The filing notes that the company has not yet been able to verify the details included in Quadriga’s initial filing, though it “has assumed the integrity and truthfulness of the information and explanations provided to it.”
In its report, EY explains that a number of factors resulted in Quadriga’s current issues, including its lack of a corporate bank account and Cotten’s death.
Most notably, EY has recommended that Quadriga maintain the suspension of its website. The exchange first took down its trading platform last week, after voting in new directors to run the company.
The firm has also recommended that Quadriga receive creditor protection under the Canadian Companies’ Creditors Arrangement Act.
Doing so, it explains, will allow for a full investigation of the exchange and its business, which will determine what assets are available for distribution and what is actually owed to users (in its report, EY claims that Quadriga only owes funds to 92,000 users – far fewer than the exchange’s claim of 115,000 users).
If granted, Quadriga has a rough plan to operate through the next 13 weeks, or until April 28, the EY report says.
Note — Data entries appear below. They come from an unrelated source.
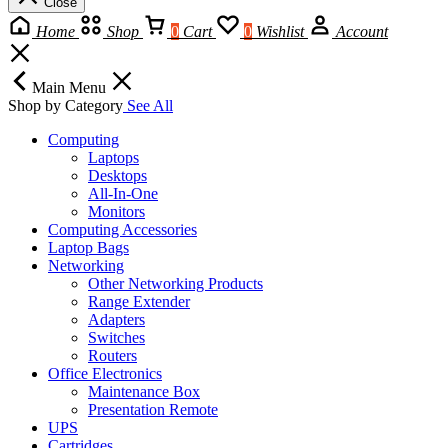
Close
Home
Shop
0
Cart
0
Wishlist
Account
Main Menu
Shop by Category
See All
Computing
Laptops
Desktops
All-In-One
Monitors
Computing Accessories
Laptop Bags
Networking
Other Networking Products
Range Extender
Adapters
Switches
Routers
Office Electronics
Maintenance Box
Presentation Remote
UPS
Cartridges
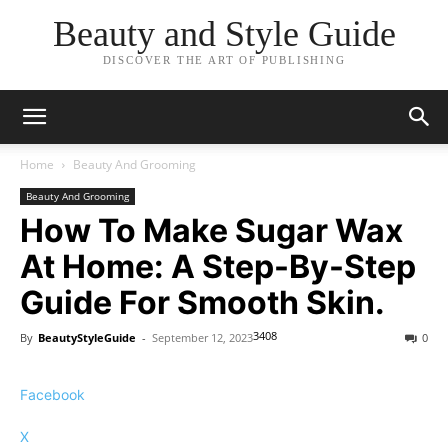
Beauty and Style Guide
DISCOVER THE ART OF PUBLISHING
Home
Beauty And Grooming
Beauty And Grooming
How To Make Sugar Wax
At Home: A Step-By-Step
Guide For Smooth Skin.
3408
By
BeautyStyleGuide
-
September 12, 2023
0
Facebook
X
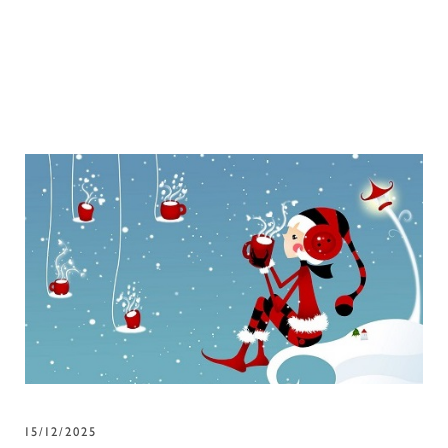
15/12/2025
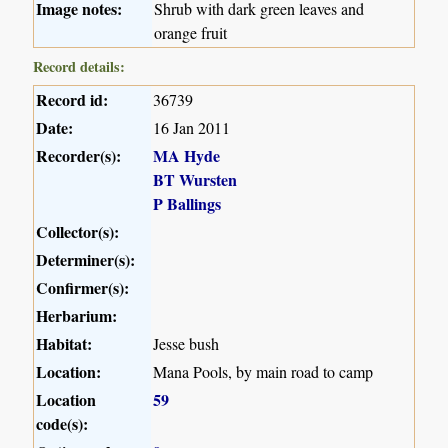
Image notes:
Shrub with dark green leaves and
orange fruit
Record details:
Record id:
36739
Date:
16 Jan 2011
Recorder(s):
MA Hyde
BT Wursten
P Ballings
Collector(s):
Determiner(s):
Confirmer(s):
Herbarium:
Habitat:
Jesse bush
Location:
Mana Pools, by main road to camp
Location
59
code(s):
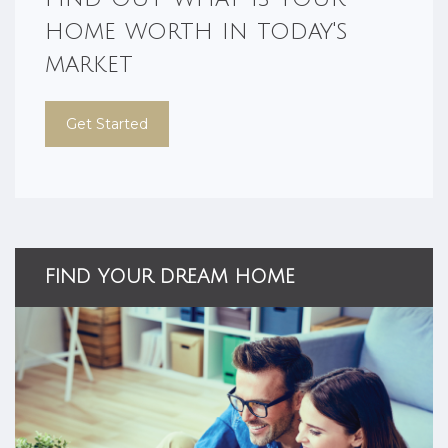
home worth in today's
market
Get Started
FIND YOUR DREAM HOME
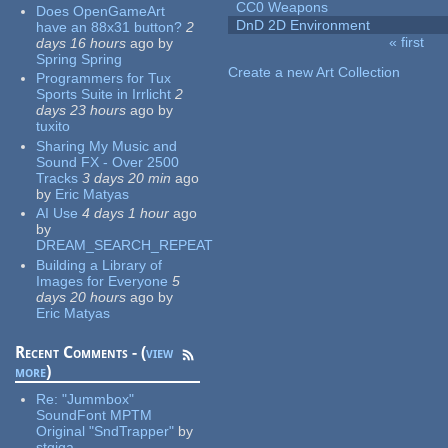
CC0 Weapons
Does OpenGameArt
DnD 2D Environment
have an 88x31 button?
2
« first
days 16 hours
ago
by
Pages
Spring Spring
Create a new Art Collection
Programmers for Tux
Sports Suite in Irrlicht
2
days 23 hours
ago
by
tuxito
Sharing My Music and
Sound FX - Over 2500
Tracks
3 days 20 min
ago
by
Eric Matyas
AI Use
4 days 1 hour
ago
by
DREAM_SEARCH_REPEAT
Building a Library of
Images for Everyone
5
days 20 hours
ago
by
Eric Matyas
Recent Comments - (
view
more
)
Re:
"Jummbox"
SoundFont MPTM
Original "SndTrapper"
by
stgiga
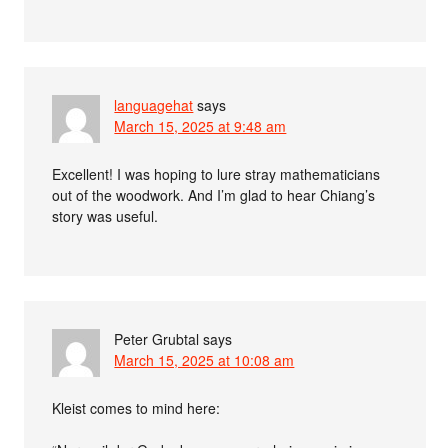
languagehat
says
March 15, 2025 at 9:48 am
Excellent! I was hoping to lure stray mathematicians
out of the woodwork. And I’m glad to hear Chiang’s
story was useful.
Peter Grubtal
says
March 15, 2025 at 10:08 am
Kleist comes to mind here:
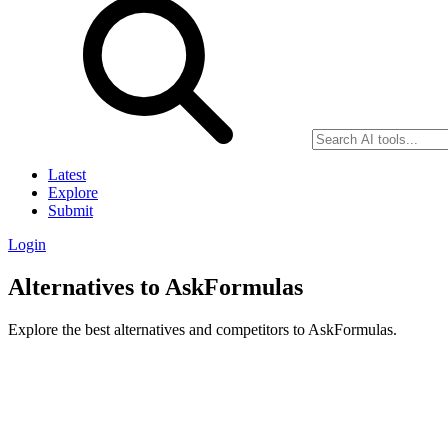
Latest
Explore
Submit
Login
Alternatives to AskFormulas
Explore the best alternatives and competitors to AskFormulas.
Duhaime noted that unless customers or shareholders have an opportunity to file affidavits or other submissions prior to the hearing opposing this protection, it is likely that Quadriga will receive the court’s approval.
Customers can appeal this decision, “and they can take action to protect their interests and seek the return of their funds” – but that would be dependent on the order issued Tuesday, she explained.
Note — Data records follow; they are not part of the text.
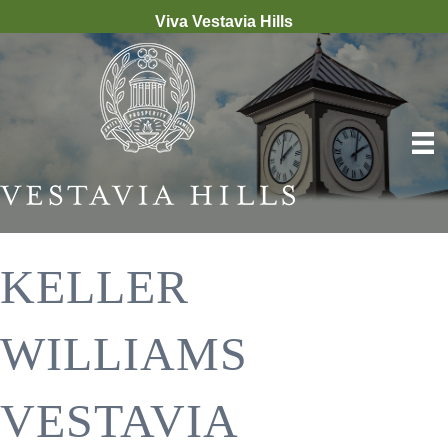
Viva Vestavia Hills
KELLER
WILLIAMS
VESTAVIA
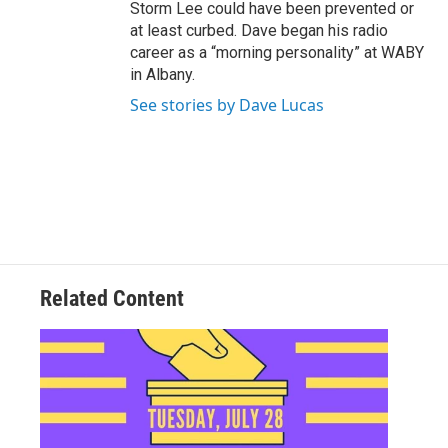
Storm Lee could have been prevented or
at least curbed. Dave began his radio
career as a “morning personality” at WABY
in Albany.
See stories by Dave Lucas
Related Content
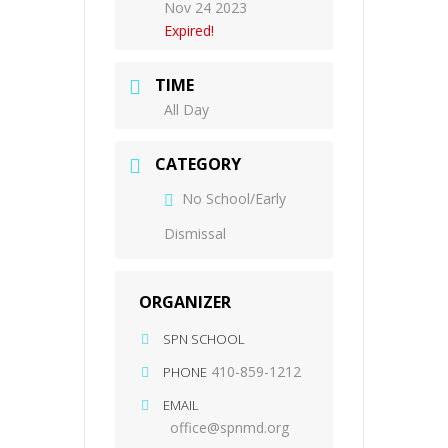
Nov 24 2023
Expired!
TIME
All Day
CATEGORY
No School/Early
Dismissal
ORGANIZER
SPN SCHOOL
410-859-1212
PHONE
EMAIL
office@spnmd.org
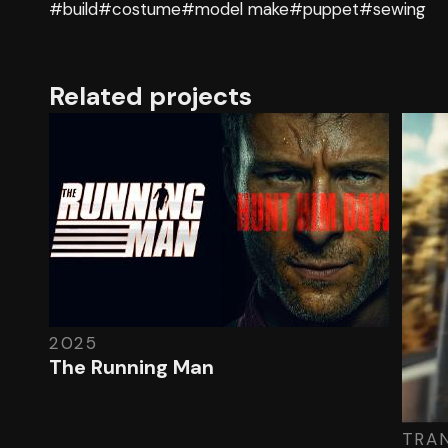
#build
#costume
#model make
#puppet
#sewing
Related projects
2025
The Running Man
TRA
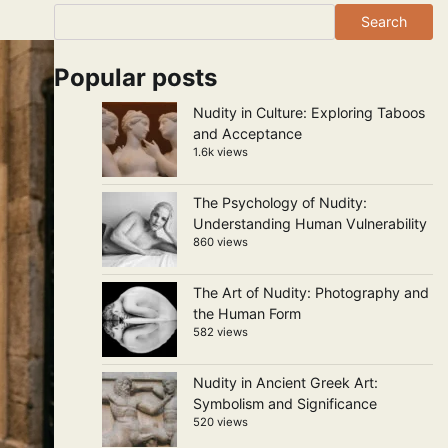
Search
Popular posts
Nudity in Culture: Exploring Taboos
and Acceptance
1.6k views
The Psychology of Nudity:
Understanding Human Vulnerability
860 views
The Art of Nudity: Photography and
the Human Form
582 views
Nudity in Ancient Greek Art:
Symbolism and Significance
520 views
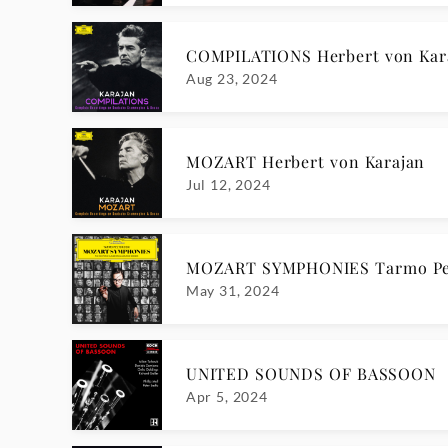
COMPILATIONS Herbert von Kar
Aug 23, 2024
MOZART Herbert von Karajan
Jul 12, 2024
MOZART SYMPHONIES Tarmo Pe
May 31, 2024
UNITED SOUNDS OF BASSOON
Apr 5, 2024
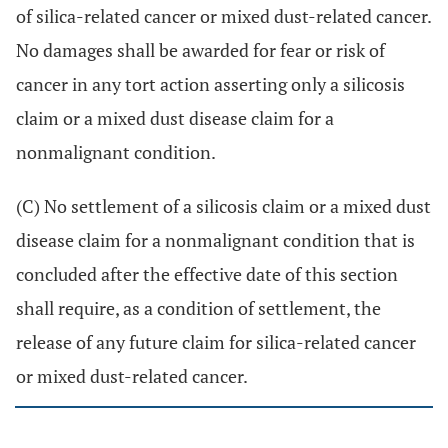
of silica-related cancer or mixed dust-related cancer.
No damages shall be awarded for fear or risk of
cancer in any tort action asserting only a silicosis
claim or a mixed dust disease claim for a
nonmalignant condition.
(C) No settlement of a silicosis claim or a mixed dust
disease claim for a nonmalignant condition that is
concluded after the effective date of this section
shall require, as a condition of settlement, the
release of any future claim for silica-related cancer
or mixed dust-related cancer.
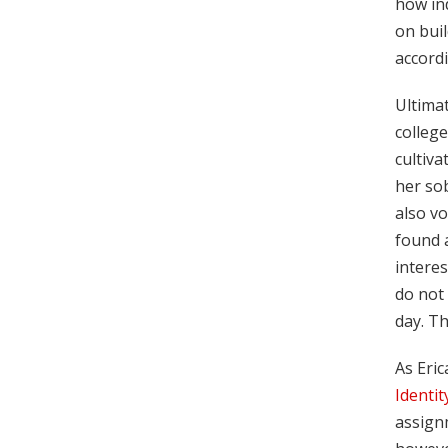
how in
on buil
accordi
Ultimat
college
cultiv
her sob
also vo
found a
interes
do not 
day. Th
As Eric
Identit
assignm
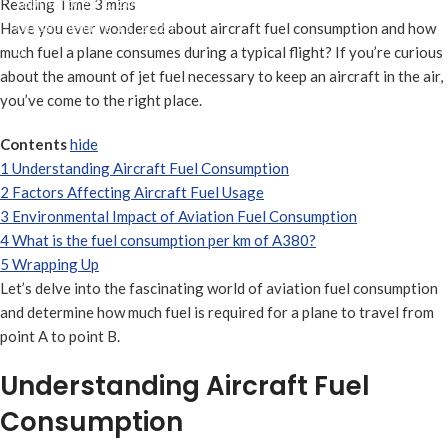
septiembre 11, 2024
On septiembre 11, 2024
Have you ever wondered about aircraft fuel consumption and how
0
much fuel a plane consumes during a typical flight? If you’re curious
about the amount of jet fuel necessary to keep an aircraft in the air,
you’ve come to the right place.
Contents
hide
1
Understanding Aircraft Fuel Consumption
2
Factors Affecting Aircraft Fuel Usage
3
Environmental Impact of Aviation Fuel Consumption
4
What is the fuel consumption per km of A380?
5
Wrapping Up
Let’s delve into the fascinating world of aviation fuel consumption
and determine how much fuel is required for a plane to travel from
point A to point B.
Understanding Aircraft Fuel
Consumption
Duhaime did question why Quadriga filed for creditor protection in Nova Scotia, rather than British Columbia, where the companies affiliated with the exchange are registered.
“One of Quadriga’s new directors is resident in British Columbia. Quadriga’s only known former accountant and auditing firm is in British Columbia. One of the [companies] is cease traded in British Columbia which means that the British Columbia Securities Commission has jurisdiction over that company. Its corporate records are in British Columbia. Most of its shareholders are in British Columbia and a sophisticated transfer agent in British Columbia, is in charge of shareholder matters for that company,” she noted, adding:
“In my opinion, I cannot see a Nova Scotia judge, if he or she is apprised of all of the actual matrix regarding the connections to BC, concluding that a Nova Scotia Court has jurisdiction. It may happen that a Nova Scotia Court accepts jurisdiction but usually a Judge would ask the party to prove the jurisdiction issue, especially in this case where the applicant is seeking an order to prevent litigation so the rights of parties across the country are affected.”
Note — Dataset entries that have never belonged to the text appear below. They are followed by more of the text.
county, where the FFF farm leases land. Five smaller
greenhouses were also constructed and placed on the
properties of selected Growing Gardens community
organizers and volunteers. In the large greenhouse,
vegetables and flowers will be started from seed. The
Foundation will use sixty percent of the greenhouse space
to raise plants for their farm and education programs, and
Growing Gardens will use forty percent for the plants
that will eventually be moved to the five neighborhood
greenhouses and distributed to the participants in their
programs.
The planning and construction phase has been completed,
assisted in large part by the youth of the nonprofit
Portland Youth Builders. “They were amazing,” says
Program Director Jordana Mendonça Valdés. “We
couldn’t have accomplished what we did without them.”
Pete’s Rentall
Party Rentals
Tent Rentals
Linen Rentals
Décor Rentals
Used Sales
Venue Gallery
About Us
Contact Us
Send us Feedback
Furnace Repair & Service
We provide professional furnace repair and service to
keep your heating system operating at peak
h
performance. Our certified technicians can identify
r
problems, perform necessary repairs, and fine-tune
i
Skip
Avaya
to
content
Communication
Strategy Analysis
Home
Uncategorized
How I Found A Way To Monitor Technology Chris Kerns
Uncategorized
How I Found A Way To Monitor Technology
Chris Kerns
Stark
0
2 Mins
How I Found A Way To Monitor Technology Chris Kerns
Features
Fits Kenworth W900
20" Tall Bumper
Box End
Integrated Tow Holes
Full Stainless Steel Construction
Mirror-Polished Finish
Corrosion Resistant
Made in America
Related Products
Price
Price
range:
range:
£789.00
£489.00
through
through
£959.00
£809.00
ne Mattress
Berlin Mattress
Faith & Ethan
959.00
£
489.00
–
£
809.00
The most important issue in the case revolves around the wallet addresses, Duhaime said. As far as Quadriga is concerned, the most important priority should be “making [customers] whole.”
EY’s report says there are two initial sources of funds that can be recovered quickly: the cash held by Quadriga’s payment processor in the form of bank drafts, and any cryptos or fiat held by third-parties.
The company may also look into selling the QCX trading platform, as it is potentially “a saleable asset of considerable value.”
As these sources of funds are liquidated, the company added, it will hire “cryptocurrency forensic advisors” to try and locate or access the missing coins.
Duhaime noted that in other cases, an exchange might track wallet addresses and have other exchanges it is working with freeze any activity to preserve funds. But that has not happened with Quadriga.
Quadriga has also not yet asked for a court order to freeze its assets as a form of protection for customers.
“People may query why a freezing order makes sense but if you are an exchange and your wallets with all your funds are suddenly not accessible, wouldn’t you rush to get a court order to stop anyone else from possibly spending those funds or transferring them to other parties?” she told CoinDesk.